In September, Austria’s national postal service, Austrian Post, was hit with a record €9.5 million (U.S. $11 million) fine for not enabling people to inquire about any personal data it might have on them via email, even though individuals could make queries via letter, online, and through customer service.
The company has been in hot water with the Austrian DPA before. In October 2019, it received an €18 million fine for processing personal data on the alleged political affinity of affected data subjects. That fine, as well as criminal proceedings, was annulled in a court decision in November 2020.
The company said it plans to appeal this second penalty, too.
The Hamburg DPA, which is fast gaining a reputation as one of Germany’s toughest data regulators, announced in September a fine of approximately €900,000 (U.S. $1.04 million) against electricity supplier Vattenfall Europe Sales after the company allegedly used personal data it had ostensibly stored for tax purposes to check whether new customers had repeatedly taken advantage of its welcome sales promotions in the past.
The company was concerned customers were signing up to its introductory offers; leaving to go with a rival firm once the contract term was up; and returning for the same introductory rate a year or two later, according to the Hamburg DPA.
The DPA held Vattenfall violated transparency obligations under the GDPR (Articles 12 and 13), as customers were not sufficiently informed about the data comparison.

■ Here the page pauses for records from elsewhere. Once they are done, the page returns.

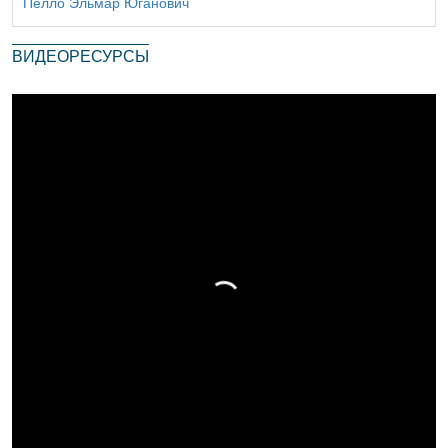
Пелло Эльмар Юганович
ВИДЕОРЕСУРСЫ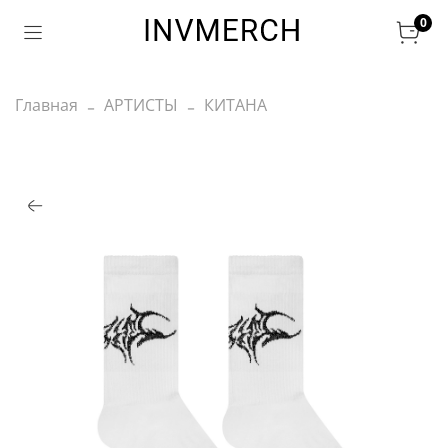
0
Главная
АРТИСТЫ
КИТАНА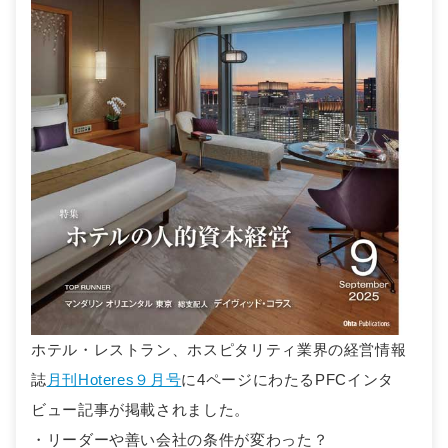
ホテル・レストラン、ホスピタリティ業界の経営情報
誌
月刊Hoteres９月号
に4ページにわたるPFCインタ
ビュー記事が掲載されました。
・リーダーや善い会社の条件が変わった？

A total of around 500,000 people were affected.
Of note, the data processing itself was not a breach of the GDPR; in fact, such processing is not explicitly regulated under the rules.
Norway’s DPA fined toll company Ferde around €500,000 (U.S. $580,000) after an investigation—started after media reports—found data on Norwegian cars and their owners was being processed in China illegally.
The DPA held Ferde had breached several of the organization’s “basic” responsibilities under the GDPR between September 2017 to October 2019. The regulator said the company had no valid basis for transferring personal data to China; it had failed to establish a data processing agreement, carry out a risk assessment, and lacked a legal basis for the processing of personal data about motorists in China.
France’s CNIL fined insurance group AG2R La Mondiale €1.75 million (U.S. $2.03 million) in July for retaining the personal data of customers too long after their contracts had ended while also failing to inform people sales calls were being recorded.
It is the regulator’s third largest fine to date, following penalties of €50 million and €2.25 million against Google and supermarket chain Carrefour, respectively.
Following an inspection in 2019, the CNIL found AG2R was storing the data of more than 2 million customers, including health and bank details, beyond the legal retention periods allowed after the end of the contract. It also found the data of almost 2,000 people the company thought it could pitch its products to—but who had not had any contact with the company—were kept for more than three or five years.
The CNIL also found telephone calls made by the company’s data processors could be recorded without the person contacted being informed of his/her right to object to it.
The company has accepted the fine and is in the process of making changes to comply with the GDPR.